Beatrice and Taryn’s parents were separated. Basil Cornick was in New Zealand, playing the bluff fellow in a fantasy epic. Addy Cornick had been struggling with illness and was dispiriting company. Taryn would spend some of her holidays with her mother, then stay with friends. She never went near Princes Gate, because she couldn’t cope with the changes. A farm conglomerate had taken over the estate. The new owners left the last of the wetlands intact, and the plantation forest with its kernel, a copse of ancient oaks. But the stone walls were dismantled to make long fields with nothing to impede the big harvesting machines-not walls, or drainage ditches, or the hawthorn hedges the foxes had followed.

The library had already gone, broken up before the sale. James Northover’s books passed into the hands of the owners of antiquarian bookshops, except a few long-coveted items that went to his collector friends, perhaps including the ancient scroll box known as ‘The Firestarter’, because it was said to have survived no fewer than five fires in famous libraries.

So, the book bumping against Beatrice’s shoulder blades as she took her last steps was one of those set in old museums and libraries.
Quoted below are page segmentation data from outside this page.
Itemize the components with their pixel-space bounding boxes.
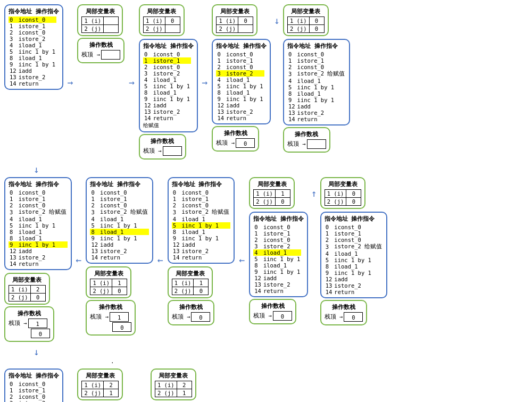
stack-top-label-1-2: 栈顶 → — [81, 51, 100, 58]
lv-title-1-2: 局部变量表 — [81, 7, 119, 15]
arrow-down-row1: ↓ — [34, 164, 528, 175]
group-1-1: 指令地址 操作指令 0iconst_0 1istore_1 2iconst_0 … — [4, 4, 63, 90]
group-2-1: 指令地址 操作指令 0iconst_0 1istore_1 2iconst_0 … — [4, 177, 72, 342]
group-3-1: 指令地址 操作指令 0iconst_0 1istore_1 2iconst_0 … — [4, 368, 63, 402]
row-1: 指令地址 操作指令 0iconst_0 1istore_1 2iconst_0 … — [4, 4, 528, 160]
op-stack-title-1-2: 操作数栈 — [81, 41, 120, 49]
arrow-3: → — [201, 77, 209, 88]
op-stack-frame-1-2: 操作数栈 栈顶 → — [77, 38, 124, 63]
local-var-frame-1-2: 局部变量表 1 (i) 2 (j) — [77, 4, 123, 36]
row-3: 指令地址 操作指令 0iconst_0 1istore_1 2iconst_0 … — [4, 368, 528, 402]
row-2: 指令地址 操作指令 0iconst_0 1istore_1 2iconst_0 … — [4, 177, 528, 342]
arrow-up-right-2: ↑ — [311, 177, 317, 199]
group-1-5: 局部变量表 1 (i)0 2 (j)0 指令地址 操作指令 0iconst_0 … — [283, 4, 351, 153]
group-3-2: 局部变量表 1 (i)2 2 (j)1 指令地址 操作指令 0iconst_0 … — [77, 368, 136, 402]
arrow-1: → — [66, 77, 74, 88]
instr-frame-1-3: 指令地址 操作指令 0iconst_0 1istore_1 2iconst_0 … — [139, 39, 198, 132]
local-var-frame-1-3: 局部变量表 1 (i)0 2 (j) — [139, 4, 185, 36]
instr-header-1-1: 指令地址 操作指令 — [9, 7, 59, 15]
group-3-3: 局部变量表 1 (i)2 2 (j)1 指令地址 操作指令 0iconst_0 … — [151, 368, 210, 402]
arrow-down-right-1: ↓ — [274, 4, 280, 26]
group-2-3: 指令地址 操作指令 0iconst_0 1istore_1 2iconst_0 … — [168, 177, 235, 325]
group-1-4: 局部变量表 1 (i)0 2 (j) 指令地址 操作指令 0iconst_0 1… — [212, 4, 271, 152]
arrow-2: → — [128, 77, 136, 88]
dot-separator: · — [111, 359, 528, 366]
group-2-5: 局部变量表 1 (i)0 2 (j)0 指令地址 操作指令 0iconst_0 … — [320, 177, 388, 325]
group-2-4: 局部变量表 1 (i)1 2 (j)0 指令地址 操作指令 0iconst_0 … — [249, 177, 308, 324]
instr-frame-1-1: 指令地址 操作指令 0iconst_0 1istore_1 2iconst_0 … — [4, 4, 63, 90]
group-1-3: 局部变量表 1 (i)0 2 (j) 指令地址 操作指令 0iconst_0 1… — [139, 4, 198, 160]
op-stack-frame-1-3: 操作数栈 栈顶 → — [139, 134, 186, 160]
group-1-2: 局部变量表 1 (i) 2 (j) 操作数栈 栈顶 → — [77, 4, 124, 63]
main-canvas: 指令地址 操作指令 0iconst_0 1istore_1 2iconst_0 … — [0, 0, 532, 402]
group-2-2: 指令地址 操作指令 0iconst_0 1istore_1 2iconst_0 … — [86, 177, 153, 336]
arrow-down-row2: ↓ — [34, 346, 528, 357]
stack-box-1-2 — [101, 50, 120, 60]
A book with a light in its long perspective, like the light of a grail. A book with scholarly heroes and hidden treasure.

Beatrice was running in her baggy sweats and bouncing backpack. It was autumn, and there was a light mist. The road between St Cynog’s Cross and the village of Princes Gate Magna was thickly covered in fallen leaves, its surface amber but for two black streaks where the leaves had been chewed up and tossed aside by the tyres of passing cars. The road was quiet. Beatrice wasn’t wearing headphones. She moved off onto the verge when she heard the car. The mist began to sparkle, and the reflectors on Beatrice’s shoes flashed as the headlights caught them.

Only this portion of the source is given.